Pholcus crypticolens is a species of cellar spider in the genus Pholcus first described by W. Bösenberg and Embrik Strand in 1906.

It is endemic to Japan, where it is commonly known as yurei-gumo (ユウレイグモ, "ghost spider").

==Distribution==
P. crypticolens is distributed throughout Japan, including Hokkaido, Honshu, Shikoku, and Kyushu. The species has been recorded from various regions across these main islands, showing a wide distribution across the Japanese archipelago.

P. crypticolens seems to have been introduced to the United States.

==Habitat==
This species inhabits a variety of environments from lowlands to mountainous regions. P. crypticolens typically constructs irregular webs in dimly lit locations such as hollows along roadsides, thickets, under exposed tree roots, beneath rocky overhangs, and under the eaves of buildings.

==Description==
Pholcus crypticolens is a medium-sized cellar spider with females measuring 5–6 mm in body length and males slightly smaller at 4–5 mm. Like other members of the genus Pholcus, this species is characterized by extremely long, thin legs that are several times the length of the body. The species can be distinguished from the similar and more common Pholcus phalangioides by its smaller overall size.

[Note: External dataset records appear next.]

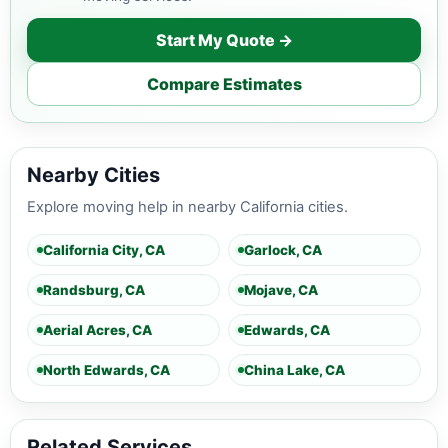
Start My Quote →
Compare Estimates
Nearby Cities
Explore moving help in nearby California cities.
California City, CA
Garlock, CA
Randsburg, CA
Mojave, CA
Aerial Acres, CA
Edwards, CA
North Edwards, CA
China Lake, CA
Related Services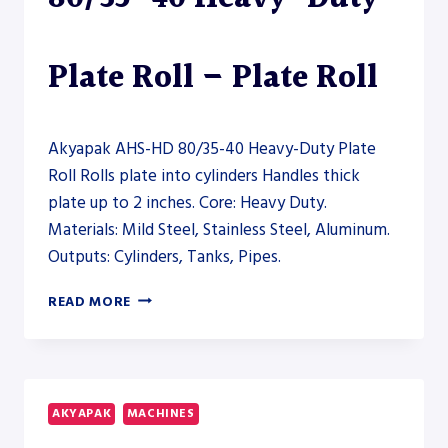
Plate Roll – Plate Roll
Akyapak AHS-HD 80/35-40 Heavy-Duty Plate
Roll Rolls plate into cylinders Handles thick
plate up to 2 inches. Core: Heavy Duty.
Materials: Mild Steel, Stainless Steel, Aluminum.
Outputs: Cylinders, Tanks, Pipes.
AKYAPAK
READ MORE
AHS-
HD
80/35-
40
HEAVY-
AKYAPAK
MACHINES
DUTY
PLATE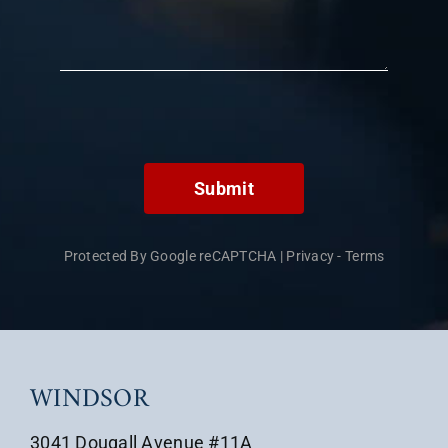
Submit
Protected By Google reCAPTCHA
|
Privacy
-
Terms
WINDSOR
3041 Dougall Avenue #11A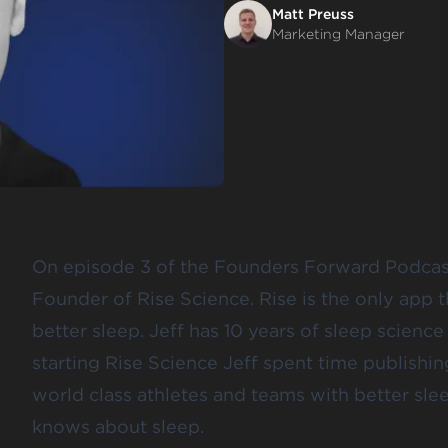
Matt Preuss
Marketing Manager
On episode 3 of the Founders Forward Podca
Founder of Rise Science. Rise is the only app t
better sleep. Jeff has 10 years of sleep scienc
starting Rise Science Jeff spent time publishi
world class athletes and teams with better slee
knows about sleep.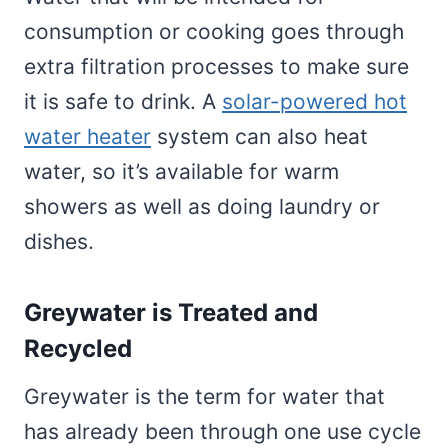
consumption or cooking goes through
extra filtration processes to make sure
it is safe to drink. A
solar-powered hot
water heater
system can also heat
water, so it’s available for warm
showers as well as doing laundry or
dishes.
Greywater is Treated and
Recycled
Greywater is the term for water that
has already been through one use cycle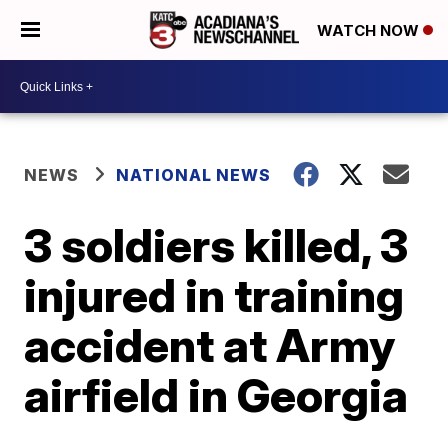
WATCH NOW
NEWS
NATIONAL NEWS
3 soldiers killed, 3
injured in training
accident at Army
airfield in Georgia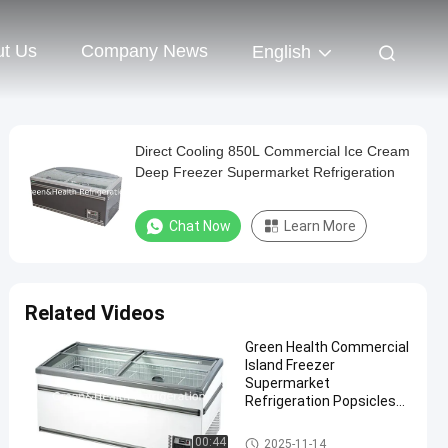
t Us
Company News
English
Direct Cooling 850L Commercial Ice Cream
Deep Freezer Supermarket Refrigeration
Chat Now
Learn More
Related Videos
Green Health Commercial
Island Freezer
Supermarket
Refrigeration Popsicles
Deep Freezer
Supermarket Island Freezer
00:44
2025-11-14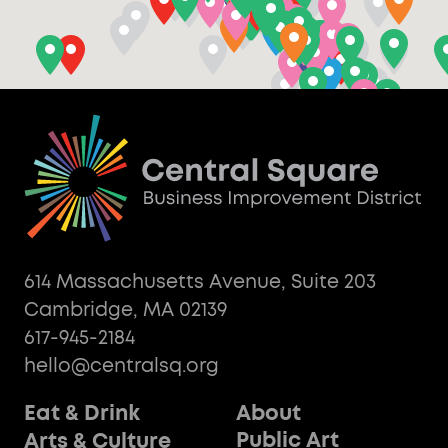
614 Massachusetts Avenue, Suite 203
Cambridge, MA 02139
617-945-2184
hello@centralsq.org
Eat & Drink
About
Public Art
Arts & Culture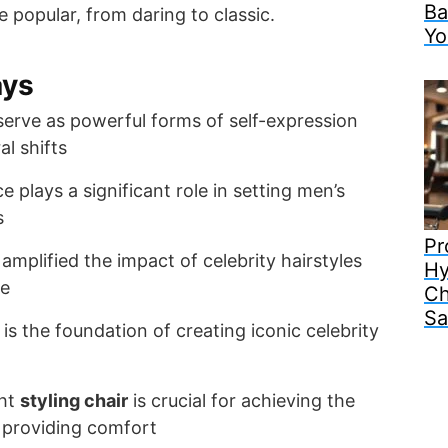
Ba
 popular, from daring to classic.
Yo
ays
 serve as powerful forms of self-expression
al shifts
ce plays a significant role in setting men’s
s
Pr
amplified the impact of celebrity hairstyles
Hy
re
Ch
Sa
is the foundation of creating iconic celebrity
ght
styling chair
is crucial for achieving the
 providing comfort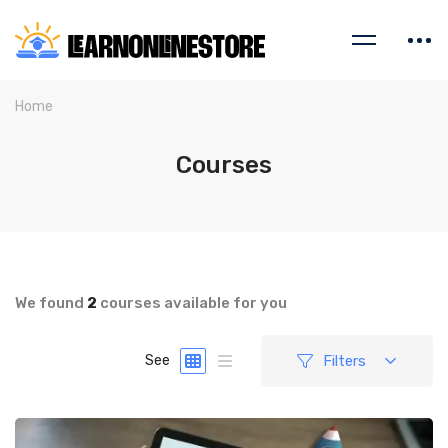
Home
Courses
We found
2
courses available for you
Filters
See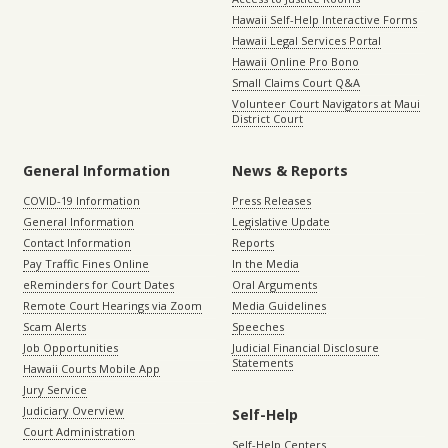
Hawaii Self-Help Interactive Forms
Hawaii Legal Services Portal
Hawaii Online Pro Bono
Small Claims Court Q&A
Volunteer Court Navigators at Maui
District Court
General Information
News & Reports
COVID-19 Information
Press Releases
General Information
Legislative Update
Contact Information
Reports
Pay Traffic Fines Online
In the Media
eReminders for Court Dates
Oral Arguments
Remote Court Hearings via Zoom
Media Guidelines
Scam Alerts
Speeches
Job Opportunities
Judicial Financial Disclosure
Statements
Hawaii Courts Mobile App
Jury Service
Judiciary Overview
Self-Help
Court Administration
Self-Help Centers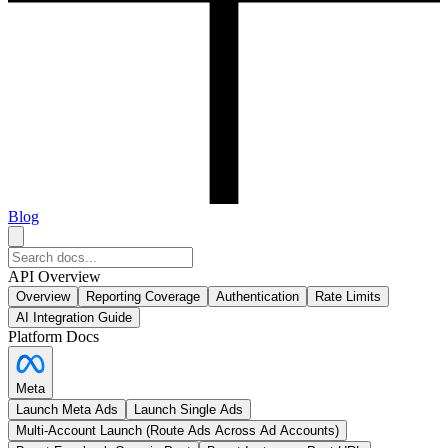
Blog
API Overview
Overview
Reporting Coverage
Authentication
Rate Limits
AI Integration Guide
Platform Docs
Meta
Launch Meta Ads
Launch Single Ads
Multi-Account Launch (Route Ads Across Ad Accounts)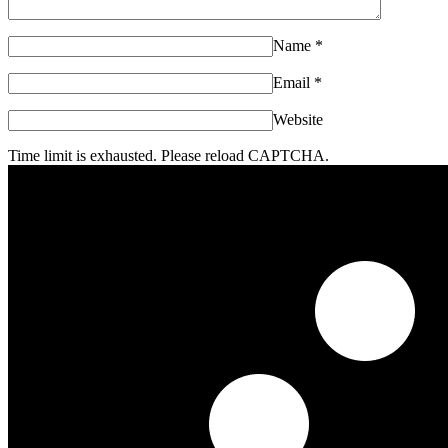
Name
*
Email
*
Website
Time limit is exhausted. Please reload CAPTCHA.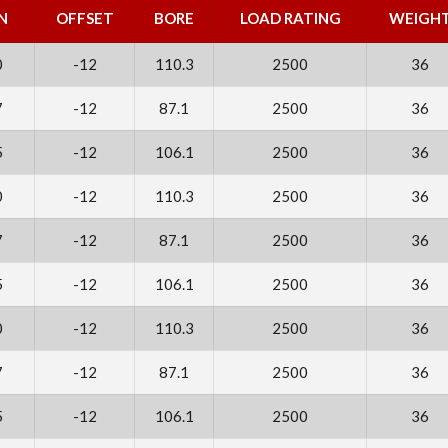
N
OFFSET
BORE
LOAD RATING
WEIGH
0
-12
110.3
2500
36
7
-12
87.1
2500
36
5
-12
106.1
2500
36
0
-12
110.3
2500
36
7
-12
87.1
2500
36
5
-12
106.1
2500
36
0
-12
110.3
2500
36
7
-12
87.1
2500
36
5
-12
106.1
2500
36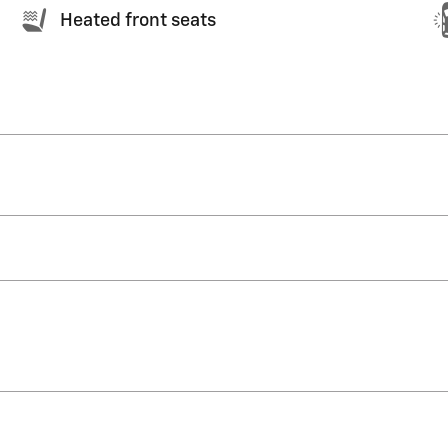
Heated front seats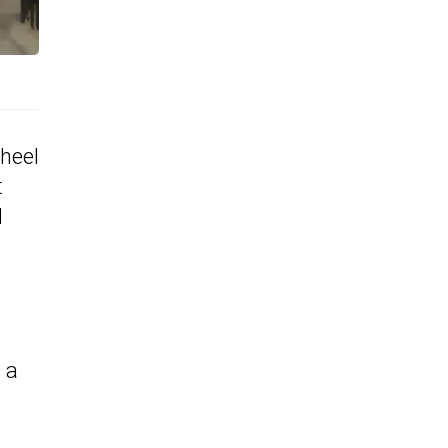
wheel
t
d
 a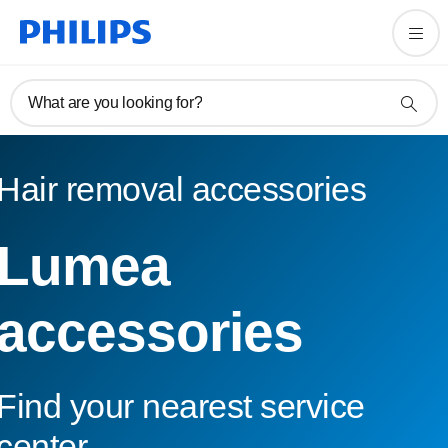
What are you looking for?
Hair removal accessories
Lumea
accessories
Find your nearest service
center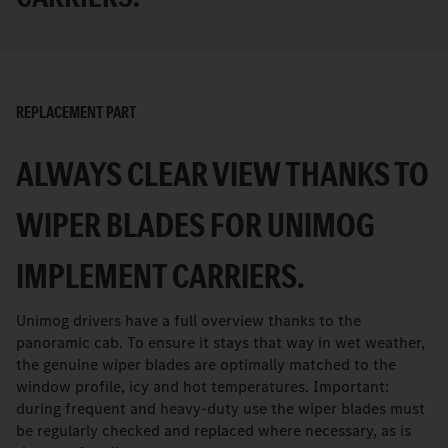
REPLACEMENT PART
ALWAYS CLEAR VIEW THANKS TO
WIPER BLADES FOR UNIMOG
IMPLEMENT CARRIERS.
Unimog drivers have a full overview thanks to the
panoramic cab. To ensure it stays that way in wet weather,
the genuine wiper blades are optimally matched to the
window profile, icy and hot temperatures. Important:
during frequent and heavy-duty use the wiper blades must
be regularly checked and replaced where necessary, as is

The species belongs to the crypticolens species group within Pholcus, as defined in Huber's 2011 comprehensive revision of the genus. Detailed morphological descriptions and illustrations of the male and female genitalia can be found in this taxonomic treatment.

==Taxonomy==
The species was originally described by W. Bösenberg and Embrik Strand in their 1906 work on Japanese spiders. The taxonomic history includes some confusion with related species, particularly concerning synonymy with Pholcus zichyi, which was proposed by Marusik and Koponen in 2000 but later rejected by Huber in his 2011 revision.

The species has been the subject of various taxonomic studies over the years, with detailed redescriptions provided by several Japanese arachnologists including Uyemura (1937), Saito (1959), and Yaginuma (1986).

The syntypes of Pholcus crypticolens are deposited in the Senckenberg Museum in Frankfurt am Main, Germany, consisting of two females, two males, and three juveniles.